Il segretario generale dell’Onu, António Guterres ci ricorda che un quarto della popolazione mondiale di vive dentro le guerre. Intere generazioni perdute e l’esodo di milioni di profughi.

 Nel 2020, ogni giorno, 223 persone sono state uccise da uno dei 169 conflitti che dilaniavano il pianeta nell’invisibilità globale. Sono guerre a diversa intensità, sempre meno combattute dagli Stati rivali e più da attori esterni. Esiste, oggi, un mercato della guerra fatto da gruppi privati, mafie transnazionali o reti terroristiche. Un mercato competitivo che offre interventi flessibili a seconda dell’intensità del conflitto in atto e in grado di gestire  anche una guerra a tempi lunghi.

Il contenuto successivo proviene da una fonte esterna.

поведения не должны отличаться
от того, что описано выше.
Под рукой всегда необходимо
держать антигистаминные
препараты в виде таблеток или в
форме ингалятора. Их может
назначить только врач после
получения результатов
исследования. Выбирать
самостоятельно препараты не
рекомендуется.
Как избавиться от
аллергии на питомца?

A farne le spese sono soprattutto i civili su cui ricadono i costi umani, sociali, ed economici delle operazioni belliche.

Da quando i Governi hanno deciso di depotenziare l’Onu nel suo ruolo di prevenire e risolvere i conflitti, il mondo è in balia di guerre scatenate dall’arroganza geopolitica od economica di singoli Stati o delle superpotenze mondiali. E come dice un proverbio africano, “quando gli elefanti litigano, chi ci rimette è l’erba”. Ma l’erba non è presa in considerazione visto che, per prevenire i conflitti  gli Stati investono poco più di un quinto di quanto spendono per la difesa, ovvero 349 miliardi contro circa duemila miliardi nel 2020.

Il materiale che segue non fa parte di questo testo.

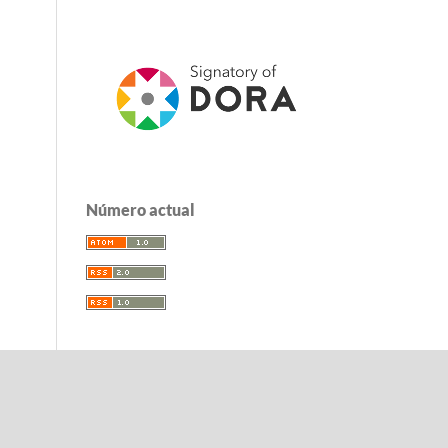
Número actual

Già prima dell’invasione russa dell’Ucraina, Jan Egeland, segretario generale del Consiglio norvegese per i rifugiati, affermava che “la sofferenza globale inflitta dalla guerra aveva raggiunto livelli senza precedenti”. Lo sa fin troppo bene l’Africa, con il 70% dei conflitti totali. Un numero in crescita anche attraverso la serie di colpi di stato degli ultimi due anni. Le guerre africane, unite al cambiamento climatico, hanno provocato una tragica carestia che condanna alla fame 346 milioni di donne e uomini, oltre 60 milioni in più rispetto all’anno scorso.

Il Medio Oriente è da decenni, segnato da guerre e, come l’Asia, è teatro di crisi storiche mai risolte, a ciclica esplosione e di conflitti spesso dimenticati.

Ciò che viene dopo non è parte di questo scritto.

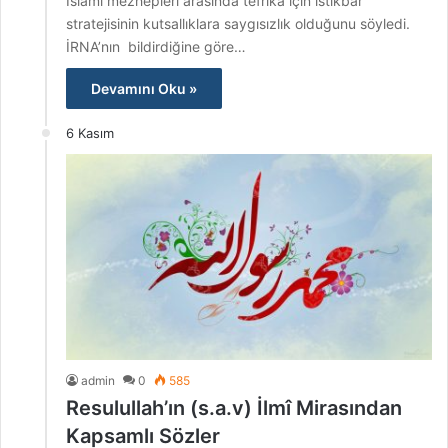
İslami mezhepleri arasında tefrika için istikbar
stratejisinin kutsallıklara saygısızlık olduğunu söyledi.
İRNA’nın bildirdiğine göre…
Devamını Oku »
6 Kasım
admin
0
585
Resulullah’ın (s.a.v) İlmî Mirasından
Kapsamlı Sözler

Quanto, invece, succede in Afghanistan e in Myanmar è semplicemente inesistente perchè tagliato fuori dall’informazione e di conseguenza, dalla  politica. Così, i ripetuti appelli lanciati dall’Onu per l’aiuto umanitario in Myanmar hanno raggiunto a malapena l’8% della somma richiesta, mentre, la stessa richiesta formulata per la crisi ucraina e supportata da una forte informazione,  ha prodotto 1,7 miliardi di dollari finanziati in ventiquattro ore.

Guerre dimenticate o rese invisibili, aiuti dimenticati, esodi biblici. Ma il flusso di armi è in continua crescita anche nei paesi in guerra. Per la gioia del complesso militare industriale che fa business e consente ai governi la scorciatoia di fare una politica armata. Intanto, le vittime subiscono violenze indescrivibili e brutali e vanno a gonfiare gli oltre 82 milioni di migranti forzati censiti dall’Onu e che  l’Europa cerca di respingere per mare e per terra, con eccezione degli ucraini perché sono dei “nostri”.  Per tutti gli altri non c’è pietà umana e tantomeno il rispetto dei diritti internazionali. Eppure, la Convenzione sui Rifugiati del 1951 e il Global Compact sui Rifugiati forniscono il quadro giuridico e gli strumenti per rispondere ai movimenti forzati di popolazioni, ma abbiamo bisogno di una volontà politica assai più decisa per affrontare, in primo luogo, i conflitti e le persecuzioni che costringono le persone a fuggire.